WHAT YOU WILL DO: In the entries below, locate the line with "CIENCIA/TECNO", then give again that line and all lines after it, exactly, with pictures omitted.
···
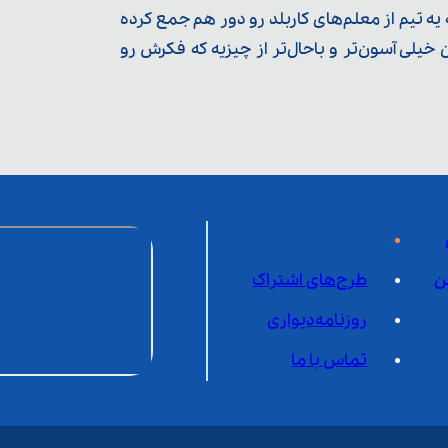
ه تیم از معلم‌‌های کاربلد رو دور هم جمع کرده
یلی آسون‌تر و باحال‌تر از چیزیه که فکرش رو
ن
طرح‌های اشتراک
روزنامه‌دیواری
تماس با ما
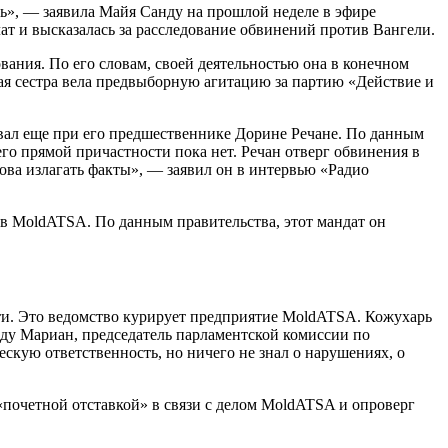
сь», — заявила Майя Санду на прошлой неделе в эфире
ат и высказалась за расследование обвинений против Вангели.
ния. По его словам, своей деятельностью она в конечном
ная сестра вела предвыборную агитацию за партию «Действие и
вал еще при его предшественнике Дорине Речане. По данным
 его прямой причастности пока нет. Речан отверг обвинения в
ова излагать факты», — заявил он в интервью «Радио
ов MoldATSA. По данным правительства, этот мандат он
ти. Это ведомство курирует предприятие MoldATSA. Кожухарь
Раду Мариан, председатель парламентской комиссии по
скую ответственность, но ничего не знал о нарушениях, о
 «почетной отставкой» в связи с делом MoldATSA и опроверг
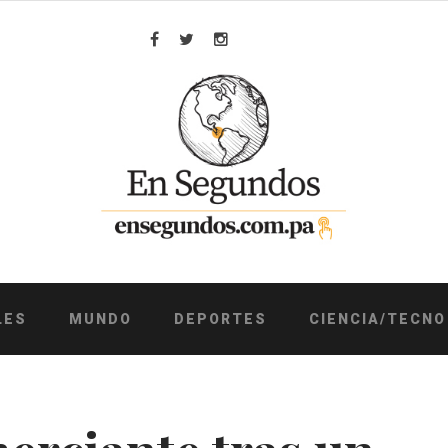
Facebook
Twitter
Instagram
LES
MUNDO
DEPORTES
CIENCIA/TECNO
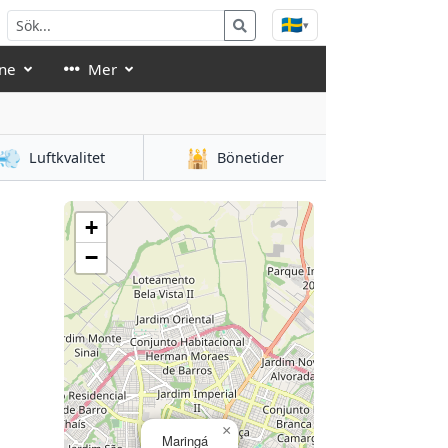
🇸🇪
▾
ne
Mer
💨
🕌
Luftkvalitet
Bönetider
+
−
×
Maringá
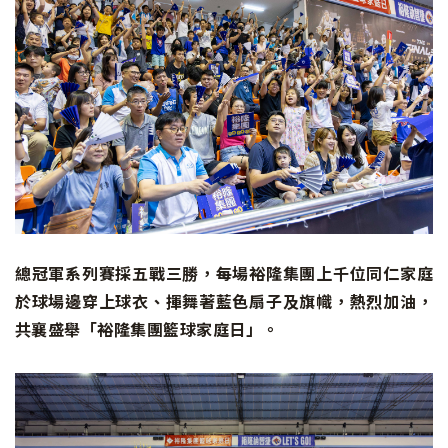
總冠軍系列賽採五戰三勝，每場裕隆集團上千位同仁家庭
於球場邊穿上球衣、揮舞著藍色扇子及旗幟，熱烈加油，
共襄盛舉「裕隆集團籃球家庭日」。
···
RESPONSE TO THIS EXERCISE:
CIENCIA/TECNO
🇸🇪
▾
ne
Mer
💨
🕌
Luftkvalitet
Bönetider
+
−
×
Maringá
總冠軍系列賽採五戰三勝，每場裕隆集團上千位同仁家庭
於球場邊穿上球衣、揮舞著藍色扇子及旗幟，熱烈加油，
共襄盛舉「裕隆集團籃球家庭日」。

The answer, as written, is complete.